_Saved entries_
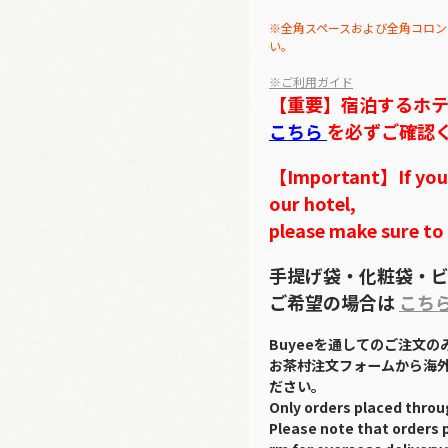
※全角スペースおよび全角コロン
い。
※ご利用ガイド
【重要】宿泊するホ
こちら
を必ずご確認
【Important】If you w
our hotel,
please make sure to
手提げ袋・化粧袋・ビ
ご希望の場合は
こち
Buyeeを通してのご注文
お茶村注文フォームから海
ださい。
Only orders placed throu
Please note that orders 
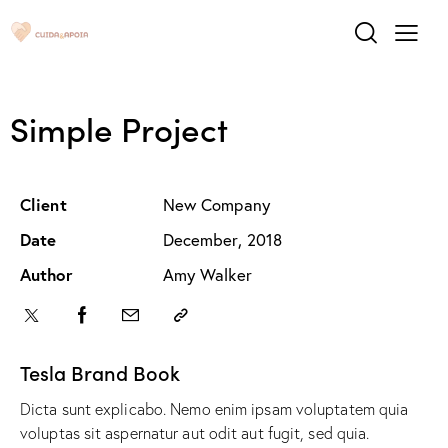
Simple Project
Client
New Company
Date
December, 2018
Author
Amy Walker
Tesla Brand Book
Dicta sunt explicabo. Nemo enim ipsam voluptatem quia
voluptas sit aspernatur aut odit aut fugit, sed quia.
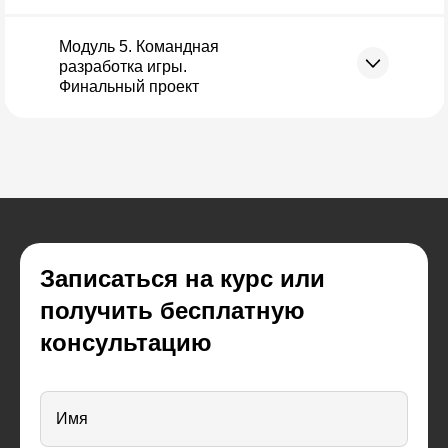
Модуль 5. Командная
разработка игры.
Финальный проект
Записаться на курс или
получить бесплатную
консультацию
Имя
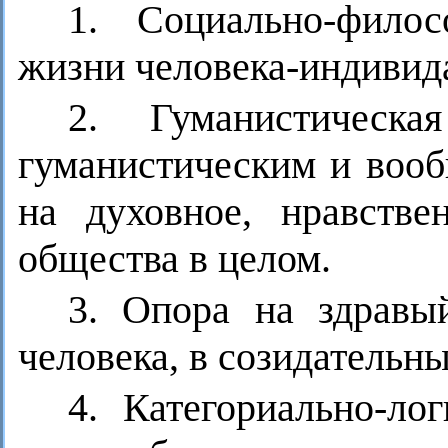
1. Социально-филос
жизни человека-индивида
2. Гуманистическа
гуманистическим и вооб
на духовное, нравстве
общества в целом.
3. Опора на здравы
человека, в созидательн
4. Категориально-ло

_INSTRUCTIONS FOR THE TASK_
Beginning with the line that contains "1. Социально-филос", restate word for word each line through the last one in the data, and write nothing more.

_ANSWER TO THIS TASK_
1. Социально-филос
жизни человека-индивида
2. Гуманистическа
гуманистическим и вооб
на духовное, нравстве
общества в целом.
3. Опора на здравы
человека, в созидательн
4. Категориально-ло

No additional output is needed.